Minimum Spanning Trees

Explores algorithms for finding minimum spanning trees (MSTs) in graphs, including Kruskal's algorithm and Prim's algorithm. Discusses their correctness and performance.


Kruskal's Algorithm for Minimum Spanning Trees

Introduction

Kruskal's algorithm is a greedy algorithm used to find the Minimum Spanning Tree (MST) for a weighted, undirected graph. An MST is a subset of the edges that connects all the vertices together, without any cycles, and with the minimum possible total edge weight. In other words, it finds the cheapest way to connect all the vertices.

Explanation of Kruskal's Algorithm

The core idea behind Kruskal's algorithm is to iteratively add the cheapest edge to the MST, as long as adding the edge doesn't create a cycle. This is achieved by maintaining a disjoint-set data structure (also known as a union-find data structure) to keep track of connected components.

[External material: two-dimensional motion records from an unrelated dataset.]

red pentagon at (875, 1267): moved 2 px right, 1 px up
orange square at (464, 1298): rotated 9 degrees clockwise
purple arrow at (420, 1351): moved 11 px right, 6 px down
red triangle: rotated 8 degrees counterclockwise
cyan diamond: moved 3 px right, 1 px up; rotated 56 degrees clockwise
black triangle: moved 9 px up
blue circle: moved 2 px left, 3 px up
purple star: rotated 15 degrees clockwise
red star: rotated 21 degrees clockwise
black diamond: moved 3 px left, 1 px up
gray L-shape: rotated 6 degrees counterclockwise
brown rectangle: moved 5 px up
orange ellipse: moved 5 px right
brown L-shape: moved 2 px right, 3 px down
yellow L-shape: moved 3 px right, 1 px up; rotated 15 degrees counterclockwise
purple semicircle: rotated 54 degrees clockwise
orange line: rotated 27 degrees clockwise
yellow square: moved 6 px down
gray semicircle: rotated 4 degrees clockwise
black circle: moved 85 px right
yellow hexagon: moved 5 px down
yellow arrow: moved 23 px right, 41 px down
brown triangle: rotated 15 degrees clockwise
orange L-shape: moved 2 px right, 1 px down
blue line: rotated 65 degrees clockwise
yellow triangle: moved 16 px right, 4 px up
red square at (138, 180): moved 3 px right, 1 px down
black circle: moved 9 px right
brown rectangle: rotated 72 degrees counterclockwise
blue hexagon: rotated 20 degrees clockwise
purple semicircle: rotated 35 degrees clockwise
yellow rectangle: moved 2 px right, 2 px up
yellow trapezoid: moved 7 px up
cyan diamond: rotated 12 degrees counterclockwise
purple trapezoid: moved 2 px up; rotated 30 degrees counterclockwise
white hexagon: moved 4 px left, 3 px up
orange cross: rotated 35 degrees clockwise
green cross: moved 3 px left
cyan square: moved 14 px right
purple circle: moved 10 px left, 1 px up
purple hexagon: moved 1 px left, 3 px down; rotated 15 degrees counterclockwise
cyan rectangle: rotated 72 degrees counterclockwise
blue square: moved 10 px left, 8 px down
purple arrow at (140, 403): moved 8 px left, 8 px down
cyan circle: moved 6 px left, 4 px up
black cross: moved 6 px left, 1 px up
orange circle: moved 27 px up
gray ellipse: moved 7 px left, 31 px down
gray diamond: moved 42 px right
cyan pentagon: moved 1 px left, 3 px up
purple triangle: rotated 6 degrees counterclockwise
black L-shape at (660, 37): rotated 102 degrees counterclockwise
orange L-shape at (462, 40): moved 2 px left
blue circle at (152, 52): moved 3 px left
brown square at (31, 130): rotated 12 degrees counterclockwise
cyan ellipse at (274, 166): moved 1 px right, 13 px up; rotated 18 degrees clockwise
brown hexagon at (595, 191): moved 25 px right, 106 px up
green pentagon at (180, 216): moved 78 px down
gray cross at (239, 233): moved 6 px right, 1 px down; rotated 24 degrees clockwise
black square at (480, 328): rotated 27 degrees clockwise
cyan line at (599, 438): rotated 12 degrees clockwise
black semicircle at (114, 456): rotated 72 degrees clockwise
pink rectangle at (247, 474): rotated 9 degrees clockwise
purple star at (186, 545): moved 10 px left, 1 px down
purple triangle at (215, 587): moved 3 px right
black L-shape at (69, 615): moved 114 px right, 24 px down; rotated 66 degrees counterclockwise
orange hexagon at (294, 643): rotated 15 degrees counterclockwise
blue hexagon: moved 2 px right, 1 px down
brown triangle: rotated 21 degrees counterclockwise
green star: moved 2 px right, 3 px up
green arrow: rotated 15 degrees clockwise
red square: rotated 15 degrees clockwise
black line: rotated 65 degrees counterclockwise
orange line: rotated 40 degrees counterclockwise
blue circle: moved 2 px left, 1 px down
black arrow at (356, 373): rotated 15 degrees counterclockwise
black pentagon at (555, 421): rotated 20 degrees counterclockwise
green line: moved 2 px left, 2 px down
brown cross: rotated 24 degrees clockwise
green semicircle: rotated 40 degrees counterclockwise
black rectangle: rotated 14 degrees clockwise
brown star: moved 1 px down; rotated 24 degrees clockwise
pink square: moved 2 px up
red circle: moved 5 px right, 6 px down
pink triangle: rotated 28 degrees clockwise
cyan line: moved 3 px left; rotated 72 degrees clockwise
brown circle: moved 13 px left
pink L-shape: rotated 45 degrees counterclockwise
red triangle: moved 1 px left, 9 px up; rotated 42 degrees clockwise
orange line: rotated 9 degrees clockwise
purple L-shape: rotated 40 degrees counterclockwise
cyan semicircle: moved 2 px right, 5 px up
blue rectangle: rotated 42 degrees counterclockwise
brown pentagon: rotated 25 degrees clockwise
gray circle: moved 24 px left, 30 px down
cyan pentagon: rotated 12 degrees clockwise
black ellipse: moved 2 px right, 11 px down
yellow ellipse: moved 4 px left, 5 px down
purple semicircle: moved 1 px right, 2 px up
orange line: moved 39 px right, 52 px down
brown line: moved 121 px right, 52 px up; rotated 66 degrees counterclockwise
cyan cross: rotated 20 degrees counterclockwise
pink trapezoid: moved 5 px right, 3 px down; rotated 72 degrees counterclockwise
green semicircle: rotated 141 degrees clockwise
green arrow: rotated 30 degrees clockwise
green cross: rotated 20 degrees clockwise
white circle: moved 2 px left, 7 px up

Detailed Explanation of Kruskal's Algorithm

Here's a step-by-step breakdown of Kruskal's Algorithm:

  1. Sort the edges by weight: Sort all the edges of the graph in non-decreasing order of their weights. This is a crucial step as it ensures that we are always considering the cheapest available edge.
  2. Initialize a Disjoint Set Union (DSU) data structure: Create a DSU data structure for each vertex in the graph. Initially, each vertex is in its own separate set (i.e., each vertex is its own connected component). This data structure will be used to efficiently determine if adding an edge will create a cycle.
  3. Iterate through the sorted edges: For each edge (u, v) in the sorted list:
    • Find the sets of u and v: Use the find() operation of the DSU to determine the representative (root) vertex of the sets containing u and v.
    • Check for cycles: If find(u) is not equal to find(v), it means that u and v belong to different connected components. Adding the edge (u, v) will not create a cycle.
      • Add the edge to the MST: Add the edge (u, v) to the MST.
      • Union the sets of u and v: Use the union() operation of the DSU to merge the sets containing u and v into a single set. This effectively merges the two connected components into one.
    • If find(u) is equal to find(v): This means that u and v already belong to the same connected component. Adding the edge (u, v) would create a cycle. Therefore, the edge is skipped.
  4. The MST is complete: After iterating through all the edges, the edges that were added to the MST form the minimum spanning tree of the graph.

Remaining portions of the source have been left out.